The correlation between AI governance investment and readiness is strong and approximately linear: organizations spending over $5M annually on AI governance achieve 3.9 average readiness, while those spending under $100K average only 1.6. However, the analysis reveals diminishing returns above $1M — the jump from $100K to $1M produces a 1.3-point readiness improvement, while the jump from $1M to $5M produces only 0.5 points. This suggests that the highest-leverage investments are in the $500K–$1M range, where organizations are building core governance infrastructure, dedicated roles, and tooling. For budget planning purposes, organizations targeting ISO 42001 certification within 18 months should anticipate governance program costs of $500K–$2M depending on organizational size and complexity. This includes dedicated governance staff (1–3 FTEs), tooling (system registry, risk assessment, audit management), training (management system skills, AI governance fundamentals), and pre-certification audit support. COMPEL's structured approach can reduce these costs by providing a proven methodology, assessment tools, and workforce development pathway that eliminates the need for organizations to design their governance program from scratch.
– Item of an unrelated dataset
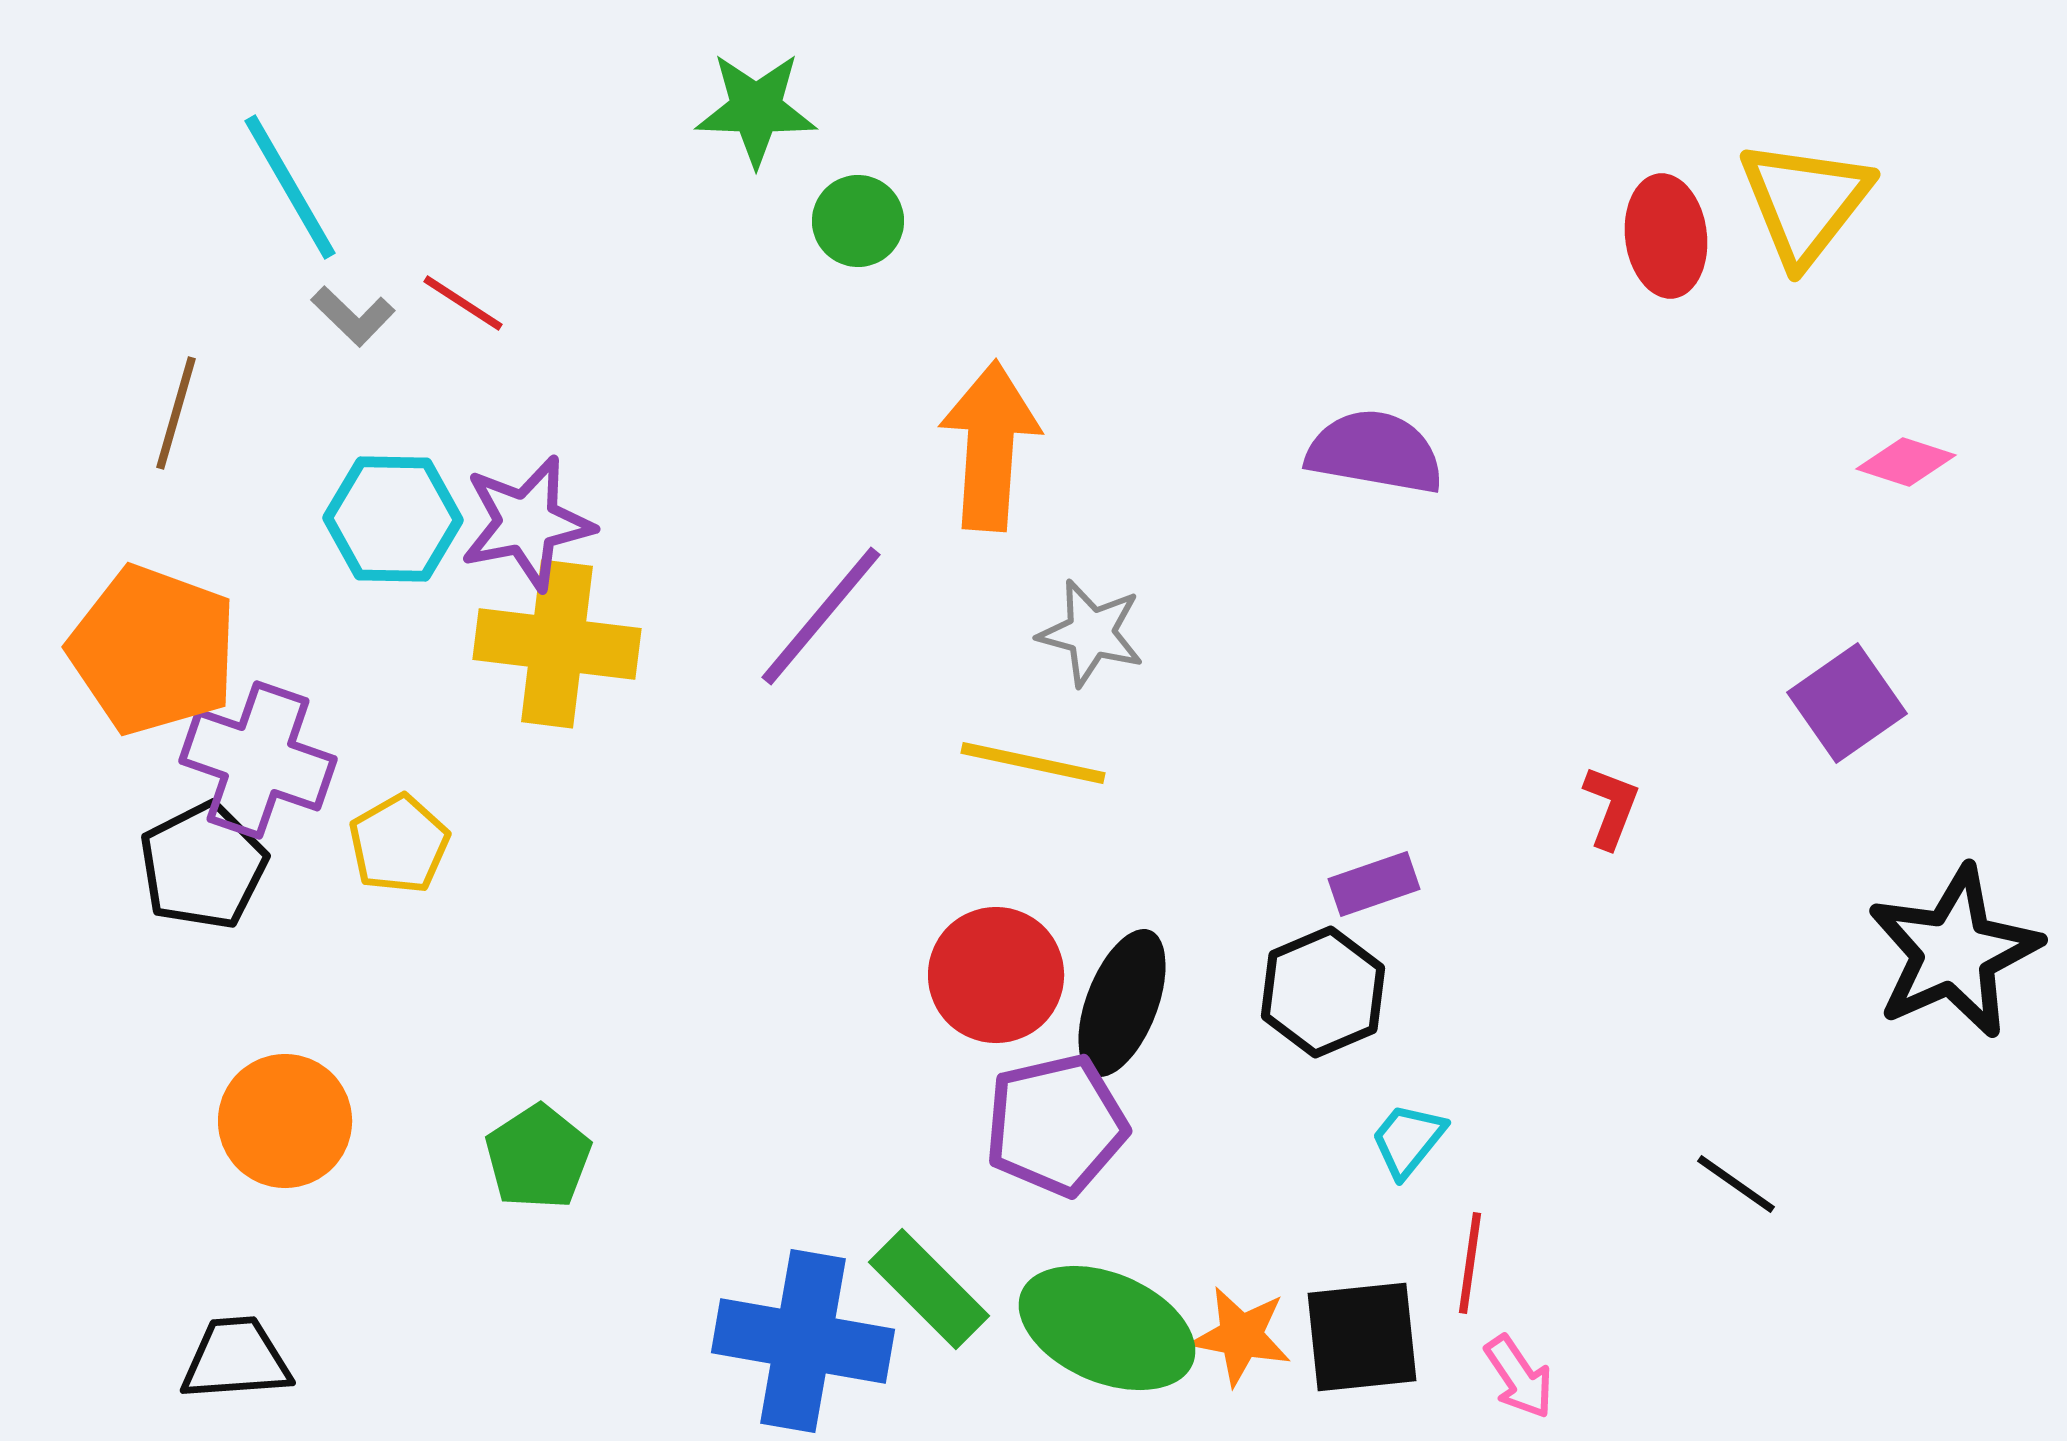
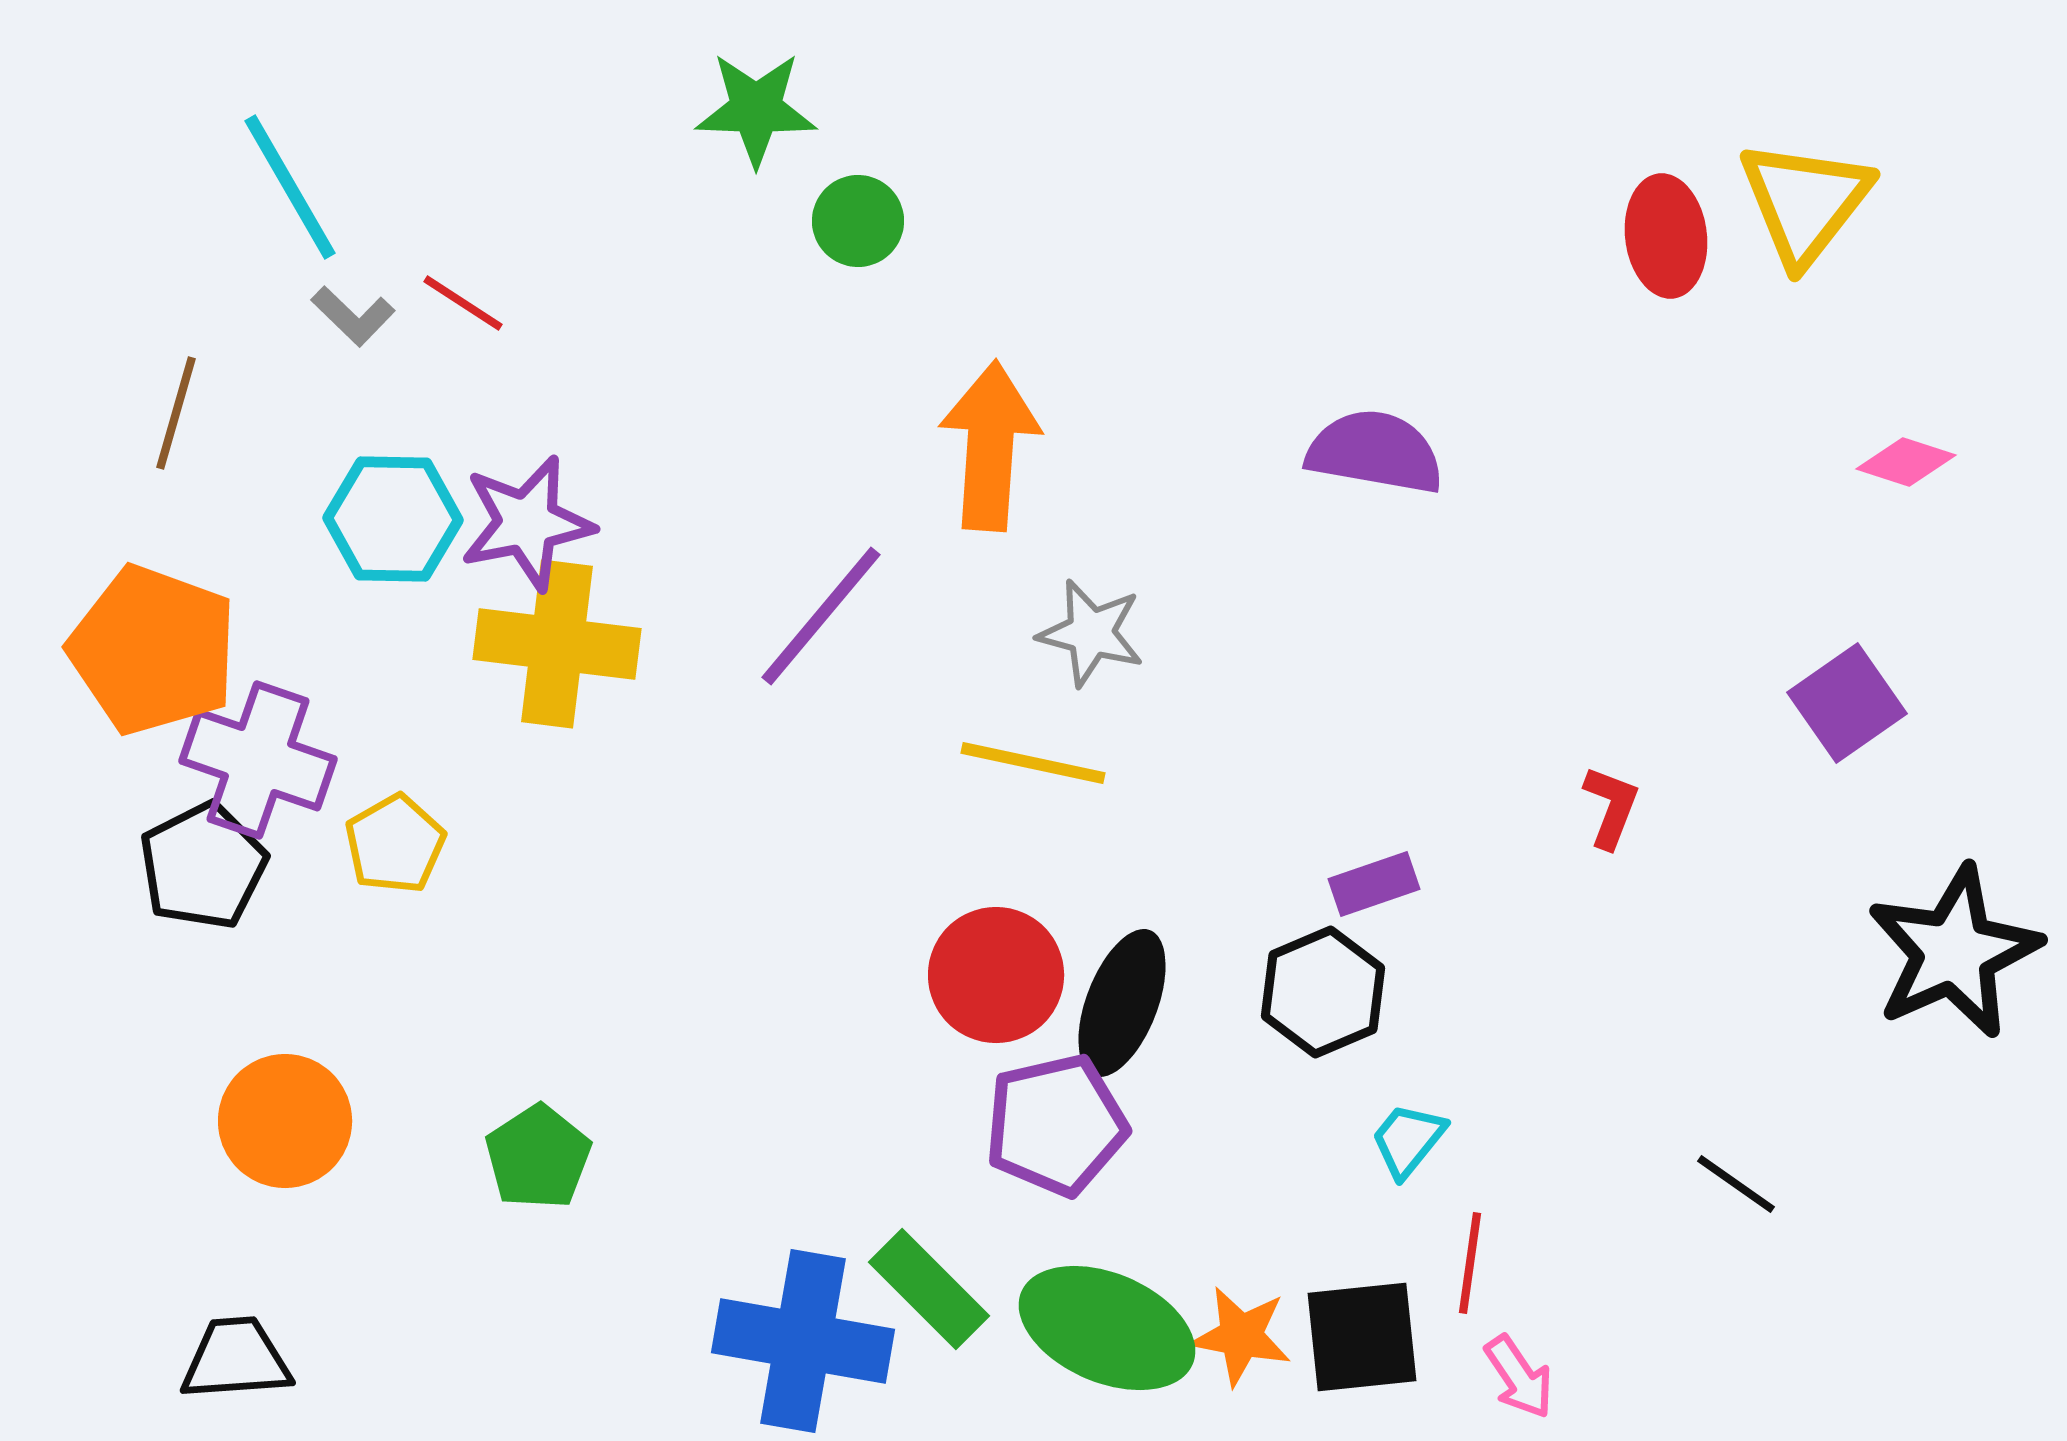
yellow pentagon at (399, 844): moved 4 px left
Actionable Recommendations

Based on this readiness analysis, we recommend the following prioritized actions for organizations pursuing ISO 42001 certification: 1. Close the Clause 9 gap first. Performance evaluation is the weakest area and the one auditors scrutinize most heavily. Invest in: (a) AI-specific internal audit capability — either train existing ISO auditors or engage external expertise; (b) monitoring systems that track governance process effectiveness, not just model performance; (c) management review processes that include AI governance KPIs on the agenda. 2. Build on Clause 6 strength. Your planning foundation is your best asset. Convert risk assessments into actionable controls (Clause 8), establish measurement criteria for those controls (Clause 9), and create improvement processes when controls underperform (Clause 10). 3. Leverage existing management systems. If you have ISO 27001, extend it to cover AI risks rather than creating a parallel system. If you have SOC 2, use the evidence collection infrastructure for AI-specific controls. The ISO HLS structure means significant reuse is possible. 4. Use the COMPEL framework as the implementation scaffold. COMPEL's 20 domains map directly to ISO 42001 clauses and Annex A controls, providing a structured assessment and implementation pathway. The Calibrate stage establishes your ISO 42001 readiness baseline, and subsequent stages build the capabilities needed for each clause. 5. Budget for 12–18 months and $500K–$1M for a mid-market organization. Adjust upward for large enterprises with complex AI portfolios and multiple regulatory jurisdictions.

References

Methodology

Readiness assessment against ISO 42001:2023 clauses 4–10 and Annex A. 280 organizations, 6 industries. COMPEL ISO 42001 readiness methodology. All figures illustrative.

References

  1. ISO/IEC. "ISO/IEC 42001:2023 — Information Technology — Artificial Intelligence — Management System." International Organization for Standardization, 2023.
  2. ISO/IEC. "ISO/IEC 27001:2022 — Information Security Management Systems." International Organization for Standardization, 2022.
  3. ISO/IEC. "ISO/IEC TS 42006:2024 — Requirements for AI System Audit." International Organization for Standardization, 2024.
  4. NIST. "AI Risk Management Framework (AI RMF 1.0)." National Institute of Standards and Technology, 2023.
  5. European Parliament. "Regulation (EU) 2024/1689 — EU AI Act." Official Journal of the European Union, 2024.
  6. Abdelalim, T. "The COMPEL AI Transformation and Governance Framework." FlowRidge, 2025.
  7. BSI Group. "ISO 42001 Implementation Guide." British Standards Institution, 2024.
  8. ISACA. "Auditing AI Management Systems: Practical Guidance for ISO 42001." ISACA, 2025.
  9. Deloitte. "The AI Governance Imperative: ISO 42001 Readiness Survey." Deloitte, 2025.
  10. PwC. "Responsible AI Framework and ISO 42001 Alignment." PricewaterhouseCoopers, 2025.